26. Poland was nominated for the first time in 25 years last year for “Katyn”, and they could potentially make it two-in-a-row with the acclaimed gentle “Tricks”, which they’re almost certain to choose for Oscar. The film was the winner of last year’s Polish Film Festival and lost to “Katyn” at this year’s Polish Oscars. The movie is about a six-year old boy growing up in a provincial Polish, in the shadow of his beloved elder sister. If any film has a chance at beating it, it’s the age and experience of “A Time to Die”, starring 93-year old actress Danuta Szaflarska, who had her first starring role in 1947. “Die” was also up for the Polish Best Picture award this year. I can’t really see any other Polish films competing with these two although “Luiza’s Garden” and “Strawberry Wine” do have an outside chance. Poland often premieres some of their best films at September’s annual Polish Film Festival (as they did with “Katyn”). The deadline for mainstream releases is September 30, so some of those films could conceivably enter the race. But I’m sticking with “Tricks”.

27. Portugal has a terrible record in this category- the Portuguese have submitted more films than any other country without being nominated, and I can never remember them even coming close. This year, three films stand out- (1)- Manuel DeOliveira turns 100 this year & Portugal may choose to honor him again (he’s been chosen by Portugal 8 times, with no success!) for talky historical drama “Christopher Columbus, The Enigma”, in which he casts himself in one of the leads. (2)- “Call Girl” is a political thriller that won Best Picture at last year’s National Film Awards and (3)- “Our Beloved Month of August” is a lengthy drama about town life, which played out of competition at Cannes. Outside chances: Carlos Saura has won Foreign Oscar nominations for both Spain & Argentina and may contend for one for the musical docudrama “Fados”. “The Other Bank” is about a drag queen returning to her small hometown. Unlikely: the depressing tragedy “Misbegotten”, buddy drama “Good Night, Irene”. Unknown quantity: the soon-to-be-released “Simao Botelho”. Never bet against a 100-year old man: Christopher Columbus.
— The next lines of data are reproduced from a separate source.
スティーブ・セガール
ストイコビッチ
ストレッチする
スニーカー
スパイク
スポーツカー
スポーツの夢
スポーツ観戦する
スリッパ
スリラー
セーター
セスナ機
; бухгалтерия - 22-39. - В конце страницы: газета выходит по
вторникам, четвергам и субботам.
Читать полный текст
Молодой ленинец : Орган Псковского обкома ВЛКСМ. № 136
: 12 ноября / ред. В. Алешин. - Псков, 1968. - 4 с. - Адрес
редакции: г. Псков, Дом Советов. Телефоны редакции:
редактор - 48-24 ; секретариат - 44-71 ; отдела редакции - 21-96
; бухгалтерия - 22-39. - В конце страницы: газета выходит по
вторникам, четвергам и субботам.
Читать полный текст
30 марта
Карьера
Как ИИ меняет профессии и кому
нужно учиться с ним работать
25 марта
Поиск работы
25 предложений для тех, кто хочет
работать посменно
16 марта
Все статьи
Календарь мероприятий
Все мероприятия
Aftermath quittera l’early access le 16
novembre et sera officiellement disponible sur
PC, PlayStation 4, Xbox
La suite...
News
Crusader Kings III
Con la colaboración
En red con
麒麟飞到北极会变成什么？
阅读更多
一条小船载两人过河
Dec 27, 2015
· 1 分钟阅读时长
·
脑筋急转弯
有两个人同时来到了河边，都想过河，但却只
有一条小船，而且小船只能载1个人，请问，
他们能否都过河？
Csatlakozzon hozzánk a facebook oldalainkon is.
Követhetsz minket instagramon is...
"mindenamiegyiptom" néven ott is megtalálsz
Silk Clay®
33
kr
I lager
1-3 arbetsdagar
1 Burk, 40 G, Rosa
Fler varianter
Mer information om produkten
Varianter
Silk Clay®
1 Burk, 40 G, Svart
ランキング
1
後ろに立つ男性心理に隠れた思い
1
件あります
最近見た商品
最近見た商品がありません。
28. Puerto Rico doesn’t have many contenders this year, so it's pretty likely they will send “La Mala”, a musical drama about the life of a Cuban singer living in Puerto Rico. Also possible is “Kabo & Platon”, a reggaeton drama set in the barrio (I hate reggaeton) or, if they’re in a lighter mood, they could send gender-identity comedy “Manuel & Manuela”. Also-rans: “The Two Faces of Janus”, about a serial killer who preys on closeted gays & 80s teen comedy “Partytime”.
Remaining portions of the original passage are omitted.